[Listed records Boundary: Start]

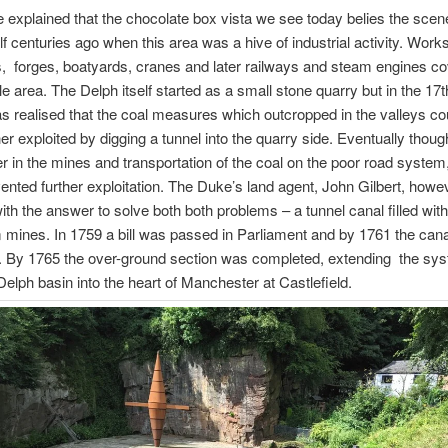
 explained that the chocolate box vista we see today belies the sce
lf centuries ago when this area was a hive of industrial activity. Work
s, forges, boatyards, cranes and later railways and steam engines c
e area. The Delph itself started as a small stone quarry but in the 17
as realised that the coal measures which outcropped in the valleys co
her exploited by digging a tunnel into the quarry side. Eventually thoug
r in the mines and transportation of the coal on the poor road system
ented further exploitation. The Duke’s land agent, John Gilbert, how
ith the answer to solve both both problems – a tunnel canal filled wit
 mines. In 1759 a bill was passed in Parliament and by 1761 the can
t. By 1765 the over-ground section was completed, extending the sy
Delph basin into the heart of Manchester at Castlefield.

[Listed records Boundary: End]

Task directions
Beginning at the first line of the listing, print each line exactly until and including the one that has "e area. The"; skip pictures.

Solution for this problem
 explained that the chocolate box vista we see today belies the sce
lf centuries ago when this area was a hive of industrial activity. Work
s, forges, boatyards, cranes and later railways and steam engines c
e area. The Delph itself started as a small stone quarry but in the 17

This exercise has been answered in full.